Rabu, 06 Maret 2013

Musim Badai

Cuaca pagi tak membisikkan apa-apa padaku sebagai penanda bahwa badai akan pecah. Nanda, putriku, tiba-tiba menolak diantar ke sekolah. Dia mau pergi sendiri naik mikrolet. Lebih dari itu dia berkata:
“ Tak ada yang boleh mengikatku!” Sebuah kalimat yang mirip pecahan kaca.
Aku kaget. Inilah badai yang kumaksud, telah menghantamku sepagi ini.Empat belas tahun mengabdi sebagai ayah.

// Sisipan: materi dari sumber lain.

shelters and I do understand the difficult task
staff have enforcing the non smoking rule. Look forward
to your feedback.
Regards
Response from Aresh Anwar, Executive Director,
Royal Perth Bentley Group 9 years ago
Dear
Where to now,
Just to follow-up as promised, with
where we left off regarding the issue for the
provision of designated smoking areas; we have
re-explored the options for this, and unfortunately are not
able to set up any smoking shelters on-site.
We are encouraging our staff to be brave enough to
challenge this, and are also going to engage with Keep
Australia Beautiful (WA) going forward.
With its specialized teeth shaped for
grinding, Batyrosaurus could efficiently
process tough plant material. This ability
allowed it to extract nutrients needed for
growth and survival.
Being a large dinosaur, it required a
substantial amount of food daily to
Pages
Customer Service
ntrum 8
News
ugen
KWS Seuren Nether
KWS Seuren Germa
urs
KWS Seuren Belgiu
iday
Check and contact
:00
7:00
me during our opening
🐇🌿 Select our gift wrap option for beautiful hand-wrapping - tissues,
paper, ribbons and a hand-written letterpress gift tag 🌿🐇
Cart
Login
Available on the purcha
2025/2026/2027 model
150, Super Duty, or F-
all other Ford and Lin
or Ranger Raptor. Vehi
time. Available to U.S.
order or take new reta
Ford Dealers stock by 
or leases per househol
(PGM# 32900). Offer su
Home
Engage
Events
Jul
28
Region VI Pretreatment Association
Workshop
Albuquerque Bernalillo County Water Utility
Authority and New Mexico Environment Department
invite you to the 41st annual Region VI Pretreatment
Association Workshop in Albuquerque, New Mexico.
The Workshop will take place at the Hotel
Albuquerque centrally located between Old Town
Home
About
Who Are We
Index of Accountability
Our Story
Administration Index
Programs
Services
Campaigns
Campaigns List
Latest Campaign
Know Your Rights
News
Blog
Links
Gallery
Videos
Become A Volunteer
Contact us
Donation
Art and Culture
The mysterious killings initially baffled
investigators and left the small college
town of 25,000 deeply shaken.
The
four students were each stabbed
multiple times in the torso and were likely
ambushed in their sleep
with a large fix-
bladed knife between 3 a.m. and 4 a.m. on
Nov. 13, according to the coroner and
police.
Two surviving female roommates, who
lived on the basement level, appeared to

Rasanya seperti menjaga sebentuk poci antik dan aku sudah sangat hati-hati sekali. Kujaga betul jangan sampai pecah atau kena debu.

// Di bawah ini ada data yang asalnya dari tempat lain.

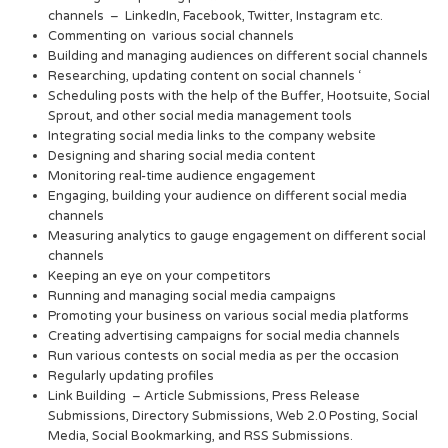
channels – LinkedIn, Facebook, Twitter, Instagram etc.
Commenting on various social channels
Building and managing audiences on different social channels
Researching, updating content on social channels ‘
Scheduling posts with the help of the Buffer, Hootsuite, Social
Sprout, and other social media management tools
Integrating social media links to the company website
Designing and sharing social media content
Monitoring real-time audience engagement
Engaging, building your audience on different social media
channels
Measuring analytics to gauge engagement on different social
channels
Keeping an eye on your competitors
Running and managing social media campaigns
Promoting your business on various social media platforms
Creating advertising campaigns for social media channels
Run various contests on social media as per the occasion
Regularly updating profiles
Link Building – Article Submissions, Press Release
Submissions, Directory Submissions, Web 2.0 Posting, Social
Media, Social Bookmarking, and RSS Submissions.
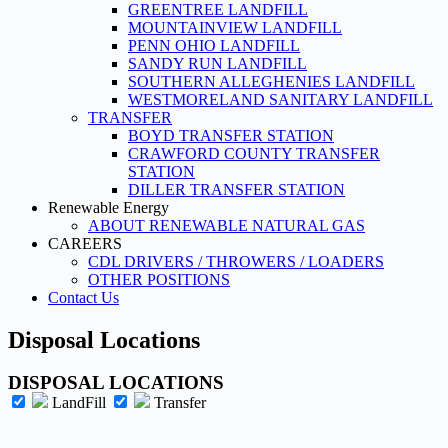
GREENTREE LANDFILL
MOUNTAINVIEW LANDFILL
PENN OHIO LANDFILL
SANDY RUN LANDFILL
SOUTHERN ALLEGHENIES LANDFILL
WESTMORELAND SANITARY LANDFILL
TRANSFER
BOYD TRANSFER STATION
CRAWFORD COUNTY TRANSFER
STATION
DILLER TRANSFER STATION
Renewable Energy
ABOUT RENEWABLE NATURAL GAS
CAREERS
CDL DRIVERS / THROWERS / LOADERS
OTHER POSITIONS
Contact Us
Disposal Locations
DISPOSAL LOCATIONS
LandFill
Transfer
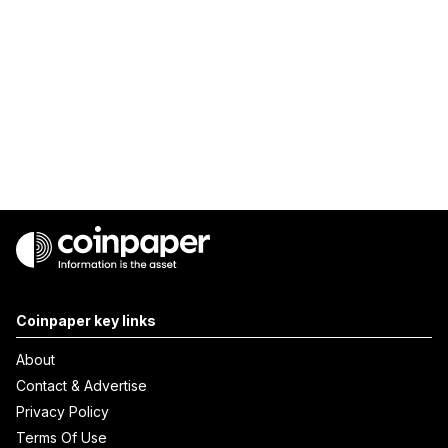
Coinpaper key links
About
Contact & Advertise
Privacy Policy
Terms Of Use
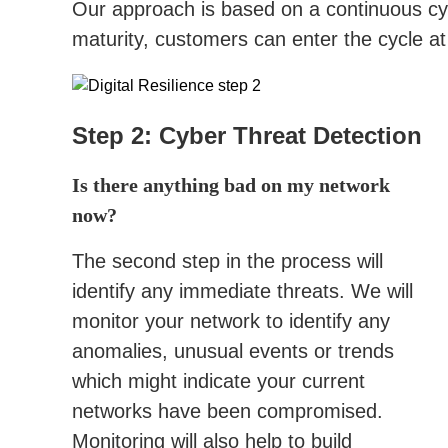
Our approach is based on a continuous cyc
maturity, customers can enter the cycle at
Step 2: Cyber Threat Detection
Is there anything bad on my network
now?
The second step in the process will
identify any immediate threats. We will
monitor your network to identify any
anomalies, unusual events or trends
which might indicate your current
networks have been compromised.
Monitoring will also help to build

Dan pagi ini kesadaranku terbangun bahwa dari bayangan poci itu telah menjelma seekor anak merpati. Itulah sebabnya! Sebab kedua ia milikku satu-satunya. Sebab ketiga, sebelah sayapnya lumpuh. Maksudku dia besar bersamaku tanpa seorang bunda - induk merpati itu terbang entah kemana.
Dulu kami bagai sepasang merpati yang bercinta. Lalu ada sedikit beda prinsip, ditambah sedikit kecemburuan. Tapi karena waktu itu kaca mata kami sedang berkabut. semua yang terjadi nampak lebih besar. Akhirnya kami terbang sendiri-sendiri.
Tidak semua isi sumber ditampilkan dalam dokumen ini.